05/31/2015 Iraq (Fox News) – Relatives of the Coptic Christians beheaded last month by jihadists in Libya – their deaths immortalized in a gory video set against the backdrop of a Mediterranean beach – are facing new extremist-Muslim violence as they seek to build a church to honor their murdered loved ones.

An angry mob in the Upper Egyptian village of al Our – proposed site of the church because it was home to 13 of the 21 Christians murdered in the mass “beachfront” decapitation – descended on the community’s current church after the midday Islamic prayer Friday and chanted that they’d never allow construction of the new place of worship to begin, witnesses told Egyptian activists in the U.S.

Things turned far uglier after nightfall, the witnesses said, as a smaller number of individuals threw Molotov cocktails and stones at the church, injuring several people, and setting cars ablaze, including one that belonged to a relative of one of the victims of the Libyan massacre.

“The police came, but after the attack,” said Mina Abdelmalak, a Coptic Christian living in Washington who is in close contact with the witnesses to the events in al Our. “There were already cars on fire. People had been bloodied. Stones and bricks had been thrown.”

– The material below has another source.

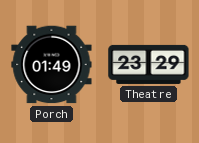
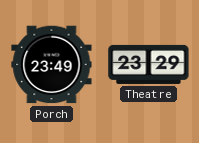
Porch: 01:49 -> 23:49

Some protesters also appeared at the family home of massacre victim Samuel Alham Wilson, but, in a gesture that provided some hope, were chased off by Muslim neighbors when the protestors started throwing stones.

Copts are the native Christians of Egypt, accounting for about 10 percent of the country’s 88 million people.

While they have traditionally faced varying levels of persecution in the mainly Muslim country, the Copts of al Our ­– a village on the Nile about 125 miles south of Cairo – have additionally been in deep mourning since the Islamic State released its video Feb. 15 showing the beheading of the Christians – 20 of them Copts, the other from Ghana.